Data entries:
····················

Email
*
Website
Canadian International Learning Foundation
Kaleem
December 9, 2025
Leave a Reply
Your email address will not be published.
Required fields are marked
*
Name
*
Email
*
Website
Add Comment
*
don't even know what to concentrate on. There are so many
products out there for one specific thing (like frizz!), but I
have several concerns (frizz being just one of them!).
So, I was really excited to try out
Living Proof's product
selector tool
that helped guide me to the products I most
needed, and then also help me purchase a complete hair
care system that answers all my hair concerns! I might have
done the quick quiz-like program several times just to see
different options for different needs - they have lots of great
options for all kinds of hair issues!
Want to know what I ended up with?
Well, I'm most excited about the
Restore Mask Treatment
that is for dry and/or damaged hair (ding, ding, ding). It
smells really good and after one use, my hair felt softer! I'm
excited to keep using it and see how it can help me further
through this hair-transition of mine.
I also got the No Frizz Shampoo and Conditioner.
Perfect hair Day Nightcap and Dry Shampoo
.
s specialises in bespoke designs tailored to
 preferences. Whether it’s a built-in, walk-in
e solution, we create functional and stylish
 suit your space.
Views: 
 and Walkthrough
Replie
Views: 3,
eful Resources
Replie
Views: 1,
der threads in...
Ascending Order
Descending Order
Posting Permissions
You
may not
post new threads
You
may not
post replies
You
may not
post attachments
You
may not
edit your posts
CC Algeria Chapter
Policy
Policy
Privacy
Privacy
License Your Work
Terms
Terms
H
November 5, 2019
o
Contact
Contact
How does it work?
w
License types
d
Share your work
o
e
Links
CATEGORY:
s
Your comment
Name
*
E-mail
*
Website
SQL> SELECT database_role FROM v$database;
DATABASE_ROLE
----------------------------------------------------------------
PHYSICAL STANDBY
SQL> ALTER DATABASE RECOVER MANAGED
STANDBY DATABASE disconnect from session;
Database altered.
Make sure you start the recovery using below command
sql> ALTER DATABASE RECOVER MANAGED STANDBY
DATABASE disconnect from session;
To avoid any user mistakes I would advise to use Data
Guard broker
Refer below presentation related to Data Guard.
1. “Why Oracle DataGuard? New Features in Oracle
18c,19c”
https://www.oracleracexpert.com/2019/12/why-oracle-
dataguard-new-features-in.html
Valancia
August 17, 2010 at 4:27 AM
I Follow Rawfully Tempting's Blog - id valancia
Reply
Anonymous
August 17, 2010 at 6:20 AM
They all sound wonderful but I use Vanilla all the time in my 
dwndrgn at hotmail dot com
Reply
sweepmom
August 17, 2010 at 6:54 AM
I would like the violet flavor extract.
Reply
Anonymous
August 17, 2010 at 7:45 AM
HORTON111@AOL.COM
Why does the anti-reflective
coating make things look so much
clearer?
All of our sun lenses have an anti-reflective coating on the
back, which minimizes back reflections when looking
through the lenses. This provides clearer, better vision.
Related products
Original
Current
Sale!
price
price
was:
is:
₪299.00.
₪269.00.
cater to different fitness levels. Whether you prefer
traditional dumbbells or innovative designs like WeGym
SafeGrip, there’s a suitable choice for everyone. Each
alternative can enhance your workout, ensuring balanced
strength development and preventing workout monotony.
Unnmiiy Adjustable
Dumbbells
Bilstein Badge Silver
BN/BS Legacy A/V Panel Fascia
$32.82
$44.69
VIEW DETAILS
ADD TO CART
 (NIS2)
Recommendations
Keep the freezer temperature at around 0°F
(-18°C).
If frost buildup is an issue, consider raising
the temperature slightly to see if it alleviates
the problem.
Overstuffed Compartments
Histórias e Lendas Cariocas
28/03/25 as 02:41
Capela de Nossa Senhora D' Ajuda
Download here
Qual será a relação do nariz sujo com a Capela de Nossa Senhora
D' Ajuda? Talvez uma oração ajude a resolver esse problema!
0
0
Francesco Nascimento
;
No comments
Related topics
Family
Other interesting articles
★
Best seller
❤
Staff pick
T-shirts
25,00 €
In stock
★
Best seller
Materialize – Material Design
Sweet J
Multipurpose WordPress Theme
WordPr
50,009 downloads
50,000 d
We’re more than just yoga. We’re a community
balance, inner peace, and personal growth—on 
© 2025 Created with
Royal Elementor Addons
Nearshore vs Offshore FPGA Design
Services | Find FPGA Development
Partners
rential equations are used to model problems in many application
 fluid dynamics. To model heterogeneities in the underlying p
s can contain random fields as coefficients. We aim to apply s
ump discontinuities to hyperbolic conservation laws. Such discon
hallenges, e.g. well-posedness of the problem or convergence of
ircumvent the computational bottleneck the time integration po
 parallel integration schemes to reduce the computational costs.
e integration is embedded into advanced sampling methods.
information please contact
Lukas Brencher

····················

*Directions*
Where a line above holds the string "several", copy that line.

*Written reply*
have several concerns (frizz being just one of them!).
done the quick quiz-like program several times just to see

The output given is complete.